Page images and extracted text
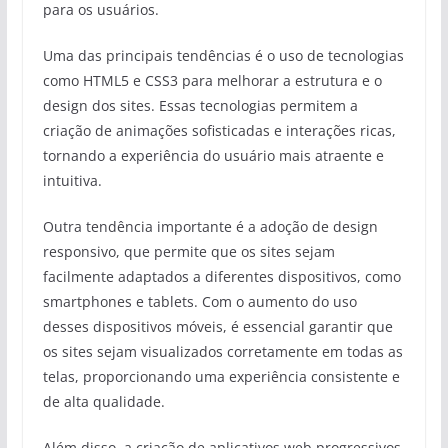
para os usuários.
Uma das principais tendências é o uso de tecnologias
como HTML5 e CSS3 para melhorar a estrutura e o
design dos sites. Essas tecnologias permitem a
criação de animações sofisticadas e interações ricas,
tornando a experiência do usuário mais atraente e
intuitiva.
Outra tendência importante é a adoção de design
responsivo, que permite que os sites sejam
facilmente adaptados a diferentes dispositivos, como
smartphones e tablets. Com o aumento do uso
desses dispositivos móveis, é essencial garantir que
os sites sejam visualizados corretamente em todas as
telas, proporcionando uma experiência consistente e
de alta qualidade.
Além disso, a criação de aplicativos web progressivos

■ DIRECTIONS
Every line above that includes the string "tecnologias" needs to be copied.

■ RESULT OF THE TASK
Uma das principais tendências é o uso de tecnologias
design dos sites. Essas tecnologias permitem a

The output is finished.